▸ WHAT THE TASK ASKS
A line belongs in the answer only if it contains the word "Championships"; copy every such line from the listing below.

▸ ENTRIES SUPPLIED
* * * *

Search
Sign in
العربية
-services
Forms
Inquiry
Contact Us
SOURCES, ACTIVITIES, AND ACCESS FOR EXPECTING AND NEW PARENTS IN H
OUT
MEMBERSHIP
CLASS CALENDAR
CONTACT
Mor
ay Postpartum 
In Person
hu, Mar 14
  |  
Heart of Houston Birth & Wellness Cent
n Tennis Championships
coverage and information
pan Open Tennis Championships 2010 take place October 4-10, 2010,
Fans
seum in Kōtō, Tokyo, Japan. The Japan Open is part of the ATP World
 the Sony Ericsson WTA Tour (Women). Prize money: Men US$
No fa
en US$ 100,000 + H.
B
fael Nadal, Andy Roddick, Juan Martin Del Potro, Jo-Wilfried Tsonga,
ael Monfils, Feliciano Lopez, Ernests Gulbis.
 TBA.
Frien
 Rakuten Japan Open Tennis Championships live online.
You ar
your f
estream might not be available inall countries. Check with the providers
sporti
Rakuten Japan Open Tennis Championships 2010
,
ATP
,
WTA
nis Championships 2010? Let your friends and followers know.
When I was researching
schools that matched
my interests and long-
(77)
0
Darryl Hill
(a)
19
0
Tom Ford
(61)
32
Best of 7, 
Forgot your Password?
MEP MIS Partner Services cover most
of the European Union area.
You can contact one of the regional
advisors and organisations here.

* * * *

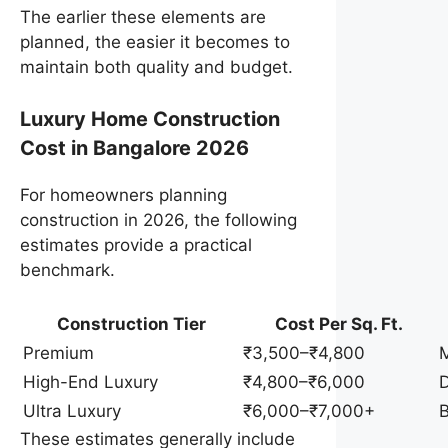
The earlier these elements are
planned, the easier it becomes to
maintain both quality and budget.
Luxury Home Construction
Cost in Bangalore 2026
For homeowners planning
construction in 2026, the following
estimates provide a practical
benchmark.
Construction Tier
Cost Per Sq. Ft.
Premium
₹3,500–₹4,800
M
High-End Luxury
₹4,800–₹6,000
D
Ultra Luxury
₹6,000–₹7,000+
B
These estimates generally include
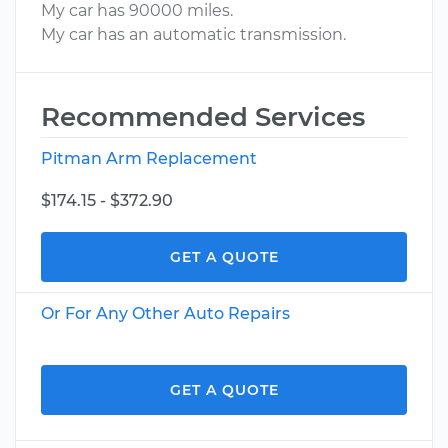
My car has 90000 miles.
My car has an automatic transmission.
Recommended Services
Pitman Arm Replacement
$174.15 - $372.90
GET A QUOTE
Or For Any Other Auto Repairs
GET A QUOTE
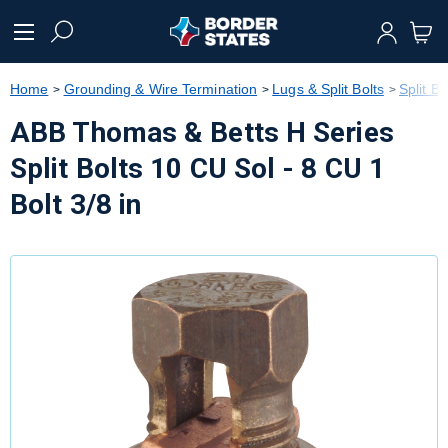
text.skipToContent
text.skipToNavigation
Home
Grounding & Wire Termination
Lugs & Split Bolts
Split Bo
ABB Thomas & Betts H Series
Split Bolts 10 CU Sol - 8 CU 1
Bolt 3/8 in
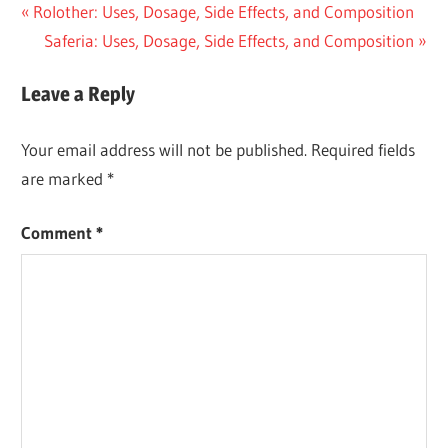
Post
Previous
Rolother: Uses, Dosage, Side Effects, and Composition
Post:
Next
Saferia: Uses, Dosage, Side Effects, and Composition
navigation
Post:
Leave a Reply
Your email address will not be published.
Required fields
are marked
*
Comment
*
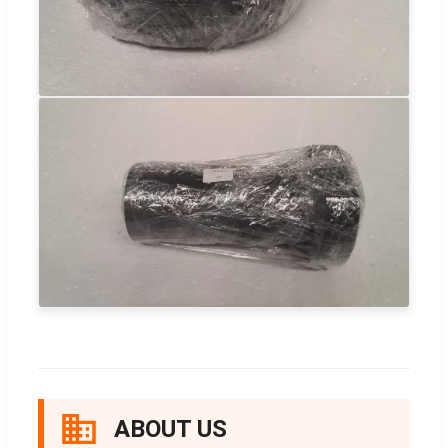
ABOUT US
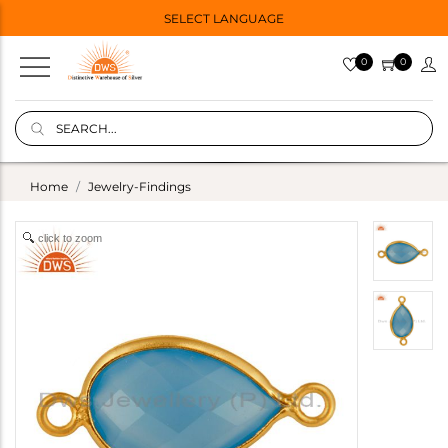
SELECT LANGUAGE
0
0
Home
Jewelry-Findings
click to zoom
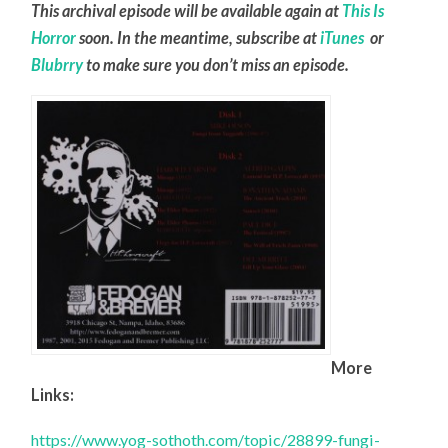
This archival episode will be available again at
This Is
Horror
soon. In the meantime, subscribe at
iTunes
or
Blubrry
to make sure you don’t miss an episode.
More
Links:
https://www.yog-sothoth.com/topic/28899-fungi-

* * * *

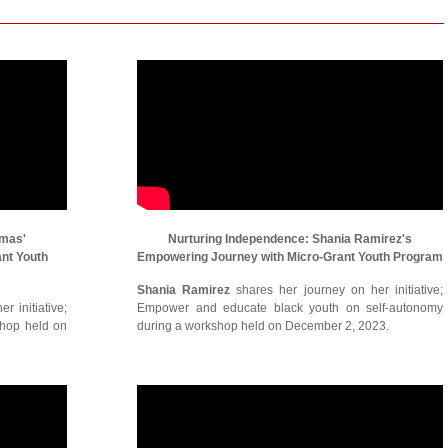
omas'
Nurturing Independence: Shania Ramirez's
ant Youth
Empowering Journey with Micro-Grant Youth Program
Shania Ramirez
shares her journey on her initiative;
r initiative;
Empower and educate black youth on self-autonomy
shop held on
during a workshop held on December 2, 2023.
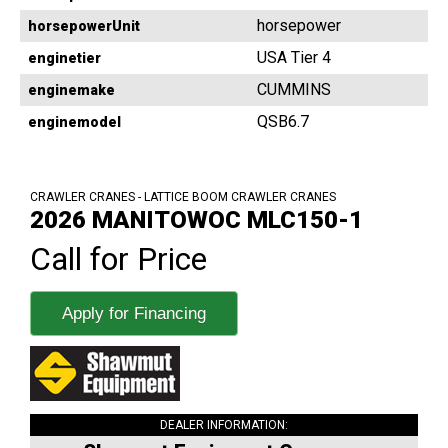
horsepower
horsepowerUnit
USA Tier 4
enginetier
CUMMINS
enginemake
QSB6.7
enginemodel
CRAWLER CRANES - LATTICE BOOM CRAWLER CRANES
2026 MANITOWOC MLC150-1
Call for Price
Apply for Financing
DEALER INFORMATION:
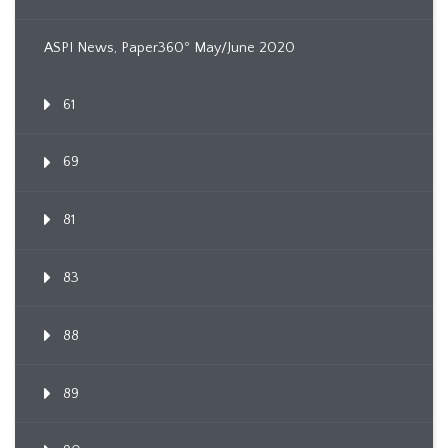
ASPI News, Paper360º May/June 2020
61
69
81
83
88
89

* * * *

▸ SOLUTION TO THIS PROBLEM
n Tennis Championships
pan Open Tennis Championships 2010 take place October 4-10, 2010,
 Rakuten Japan Open Tennis Championships live online.
Rakuten Japan Open Tennis Championships 2010
nis Championships 2010? Let your friends and followers know.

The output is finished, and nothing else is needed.